- [PROBLEM STATEMENT]
Reproduce exactly the opening lines of the listing, stopping after the line that contains "A gazdag programhoz" and including it.

- [DATASET RECORDS]
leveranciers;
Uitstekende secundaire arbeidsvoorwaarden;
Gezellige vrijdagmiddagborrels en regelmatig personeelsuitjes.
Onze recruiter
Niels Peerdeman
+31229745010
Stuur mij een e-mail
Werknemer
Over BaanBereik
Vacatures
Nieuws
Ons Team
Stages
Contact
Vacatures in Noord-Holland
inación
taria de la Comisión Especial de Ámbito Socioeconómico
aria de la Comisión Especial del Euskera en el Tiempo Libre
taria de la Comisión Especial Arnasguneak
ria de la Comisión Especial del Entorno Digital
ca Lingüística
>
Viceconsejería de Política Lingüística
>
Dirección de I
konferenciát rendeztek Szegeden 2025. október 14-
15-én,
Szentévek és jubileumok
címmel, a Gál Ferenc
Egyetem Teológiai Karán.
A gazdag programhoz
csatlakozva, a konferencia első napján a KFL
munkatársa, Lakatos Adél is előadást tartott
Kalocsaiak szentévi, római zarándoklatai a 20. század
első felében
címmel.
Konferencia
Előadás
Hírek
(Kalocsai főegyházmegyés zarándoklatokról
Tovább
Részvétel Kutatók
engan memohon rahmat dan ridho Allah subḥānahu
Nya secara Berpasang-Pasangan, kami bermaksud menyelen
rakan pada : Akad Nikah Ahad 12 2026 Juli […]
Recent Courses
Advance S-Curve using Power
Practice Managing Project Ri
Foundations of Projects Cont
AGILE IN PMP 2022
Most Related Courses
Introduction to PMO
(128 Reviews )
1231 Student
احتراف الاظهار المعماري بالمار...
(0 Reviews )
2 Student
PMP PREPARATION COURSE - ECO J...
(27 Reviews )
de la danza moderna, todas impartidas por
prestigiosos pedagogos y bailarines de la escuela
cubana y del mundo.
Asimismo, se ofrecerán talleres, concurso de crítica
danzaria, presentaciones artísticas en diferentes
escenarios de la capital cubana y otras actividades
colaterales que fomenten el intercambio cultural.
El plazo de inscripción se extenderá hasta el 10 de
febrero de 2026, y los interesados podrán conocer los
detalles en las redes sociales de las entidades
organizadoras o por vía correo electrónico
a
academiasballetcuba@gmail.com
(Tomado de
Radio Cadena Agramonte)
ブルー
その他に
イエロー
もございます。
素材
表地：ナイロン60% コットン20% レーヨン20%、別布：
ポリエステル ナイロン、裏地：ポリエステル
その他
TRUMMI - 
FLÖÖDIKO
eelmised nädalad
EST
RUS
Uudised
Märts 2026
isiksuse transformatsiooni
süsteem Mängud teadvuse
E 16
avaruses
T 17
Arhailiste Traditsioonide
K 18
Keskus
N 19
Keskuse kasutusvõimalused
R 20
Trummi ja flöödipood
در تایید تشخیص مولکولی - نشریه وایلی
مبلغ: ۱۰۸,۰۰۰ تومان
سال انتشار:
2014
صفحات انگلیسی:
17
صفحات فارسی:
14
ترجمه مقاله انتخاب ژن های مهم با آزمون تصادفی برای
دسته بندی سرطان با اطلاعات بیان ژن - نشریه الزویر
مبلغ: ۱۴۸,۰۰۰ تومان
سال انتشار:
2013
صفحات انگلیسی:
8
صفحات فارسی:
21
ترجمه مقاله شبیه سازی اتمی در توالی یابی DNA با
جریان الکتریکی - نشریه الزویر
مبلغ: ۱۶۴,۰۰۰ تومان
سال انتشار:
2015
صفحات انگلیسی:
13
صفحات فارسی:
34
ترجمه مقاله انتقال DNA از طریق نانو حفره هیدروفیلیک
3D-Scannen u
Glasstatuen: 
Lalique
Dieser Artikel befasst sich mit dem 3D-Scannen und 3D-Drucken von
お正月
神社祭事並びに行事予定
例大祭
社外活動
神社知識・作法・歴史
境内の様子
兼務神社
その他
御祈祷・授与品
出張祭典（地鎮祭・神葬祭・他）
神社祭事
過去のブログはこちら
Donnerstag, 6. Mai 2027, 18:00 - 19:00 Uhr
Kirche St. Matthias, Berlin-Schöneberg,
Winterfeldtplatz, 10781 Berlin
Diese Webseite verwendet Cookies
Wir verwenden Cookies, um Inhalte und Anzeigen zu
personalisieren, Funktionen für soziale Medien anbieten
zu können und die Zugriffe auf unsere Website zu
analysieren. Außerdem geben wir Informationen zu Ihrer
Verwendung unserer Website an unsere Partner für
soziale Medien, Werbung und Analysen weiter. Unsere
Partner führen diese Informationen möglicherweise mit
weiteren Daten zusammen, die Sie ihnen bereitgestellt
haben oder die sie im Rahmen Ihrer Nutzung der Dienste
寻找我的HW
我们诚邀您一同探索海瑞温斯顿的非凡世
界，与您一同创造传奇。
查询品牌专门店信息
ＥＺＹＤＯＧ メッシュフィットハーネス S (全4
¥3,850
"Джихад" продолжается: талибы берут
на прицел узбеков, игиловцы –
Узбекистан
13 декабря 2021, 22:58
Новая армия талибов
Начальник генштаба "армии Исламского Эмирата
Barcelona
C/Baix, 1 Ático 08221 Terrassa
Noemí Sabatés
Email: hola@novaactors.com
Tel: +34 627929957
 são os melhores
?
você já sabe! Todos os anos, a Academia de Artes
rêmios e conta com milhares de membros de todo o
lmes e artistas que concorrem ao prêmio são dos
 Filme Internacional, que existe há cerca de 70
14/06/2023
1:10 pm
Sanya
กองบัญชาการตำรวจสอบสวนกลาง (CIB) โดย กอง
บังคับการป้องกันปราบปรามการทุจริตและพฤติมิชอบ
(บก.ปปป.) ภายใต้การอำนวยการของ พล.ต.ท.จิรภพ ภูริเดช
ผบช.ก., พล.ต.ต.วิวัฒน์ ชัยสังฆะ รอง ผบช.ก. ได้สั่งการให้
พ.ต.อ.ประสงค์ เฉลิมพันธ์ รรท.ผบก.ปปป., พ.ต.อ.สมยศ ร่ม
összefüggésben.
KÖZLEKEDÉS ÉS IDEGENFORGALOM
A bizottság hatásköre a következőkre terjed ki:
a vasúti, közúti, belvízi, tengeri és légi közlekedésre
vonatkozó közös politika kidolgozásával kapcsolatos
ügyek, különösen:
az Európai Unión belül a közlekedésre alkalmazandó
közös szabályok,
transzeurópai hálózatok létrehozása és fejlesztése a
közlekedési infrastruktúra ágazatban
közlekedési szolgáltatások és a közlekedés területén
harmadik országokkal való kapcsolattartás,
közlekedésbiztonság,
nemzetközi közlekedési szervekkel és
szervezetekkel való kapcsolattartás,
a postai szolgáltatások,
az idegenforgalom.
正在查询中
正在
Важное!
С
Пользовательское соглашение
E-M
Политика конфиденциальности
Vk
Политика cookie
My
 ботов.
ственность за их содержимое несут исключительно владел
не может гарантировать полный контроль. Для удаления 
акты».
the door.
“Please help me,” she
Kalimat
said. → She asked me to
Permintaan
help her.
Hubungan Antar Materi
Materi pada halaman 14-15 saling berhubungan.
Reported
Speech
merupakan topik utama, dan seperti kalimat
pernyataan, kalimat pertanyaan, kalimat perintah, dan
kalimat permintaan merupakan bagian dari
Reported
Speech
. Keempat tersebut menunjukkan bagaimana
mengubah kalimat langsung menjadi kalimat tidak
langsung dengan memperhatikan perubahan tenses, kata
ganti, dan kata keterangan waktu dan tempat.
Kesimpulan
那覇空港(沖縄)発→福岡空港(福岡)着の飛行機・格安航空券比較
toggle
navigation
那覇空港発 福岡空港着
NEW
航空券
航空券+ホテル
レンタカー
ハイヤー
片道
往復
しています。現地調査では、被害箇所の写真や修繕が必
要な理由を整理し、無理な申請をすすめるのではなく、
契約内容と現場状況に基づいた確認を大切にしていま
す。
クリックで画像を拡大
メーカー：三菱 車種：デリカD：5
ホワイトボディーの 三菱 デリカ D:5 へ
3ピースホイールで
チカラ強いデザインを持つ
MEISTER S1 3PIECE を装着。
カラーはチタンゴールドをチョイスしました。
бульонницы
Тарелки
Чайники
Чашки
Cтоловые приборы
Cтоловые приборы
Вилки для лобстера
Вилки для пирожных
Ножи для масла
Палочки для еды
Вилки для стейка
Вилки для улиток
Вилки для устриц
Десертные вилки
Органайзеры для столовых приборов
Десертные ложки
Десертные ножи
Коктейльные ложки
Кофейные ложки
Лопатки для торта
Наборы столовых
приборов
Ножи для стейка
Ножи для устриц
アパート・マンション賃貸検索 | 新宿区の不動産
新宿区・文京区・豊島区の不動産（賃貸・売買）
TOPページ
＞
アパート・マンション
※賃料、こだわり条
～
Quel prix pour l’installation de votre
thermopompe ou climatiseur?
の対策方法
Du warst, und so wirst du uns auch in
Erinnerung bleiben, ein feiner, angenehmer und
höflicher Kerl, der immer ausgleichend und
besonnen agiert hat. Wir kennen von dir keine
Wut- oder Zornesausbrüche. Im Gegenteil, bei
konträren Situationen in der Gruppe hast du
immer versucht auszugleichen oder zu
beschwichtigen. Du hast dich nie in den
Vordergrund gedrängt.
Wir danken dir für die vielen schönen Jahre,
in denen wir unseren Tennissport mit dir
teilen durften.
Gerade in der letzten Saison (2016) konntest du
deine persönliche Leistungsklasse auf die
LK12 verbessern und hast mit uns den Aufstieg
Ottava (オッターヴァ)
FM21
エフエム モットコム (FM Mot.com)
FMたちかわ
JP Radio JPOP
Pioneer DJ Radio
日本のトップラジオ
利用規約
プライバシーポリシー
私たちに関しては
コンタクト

- [EXERCISE ANSWER]
leveranciers;
Uitstekende secundaire arbeidsvoorwaarden;
Gezellige vrijdagmiddagborrels en regelmatig personeelsuitjes.
Onze recruiter
Niels Peerdeman
+31229745010
Stuur mij een e-mail
Werknemer
Over BaanBereik
Vacatures
Nieuws
Ons Team
Stages
Contact
Vacatures in Noord-Holland
inación
taria de la Comisión Especial de Ámbito Socioeconómico
aria de la Comisión Especial del Euskera en el Tiempo Libre
taria de la Comisión Especial Arnasguneak
ria de la Comisión Especial del Entorno Digital
ca Lingüística
>
Viceconsejería de Política Lingüística
>
Dirección de I
konferenciát rendeztek Szegeden 2025. október 14-
15-én,
Szentévek és jubileumok
címmel, a Gál Ferenc
Egyetem Teológiai Karán.
A gazdag programhoz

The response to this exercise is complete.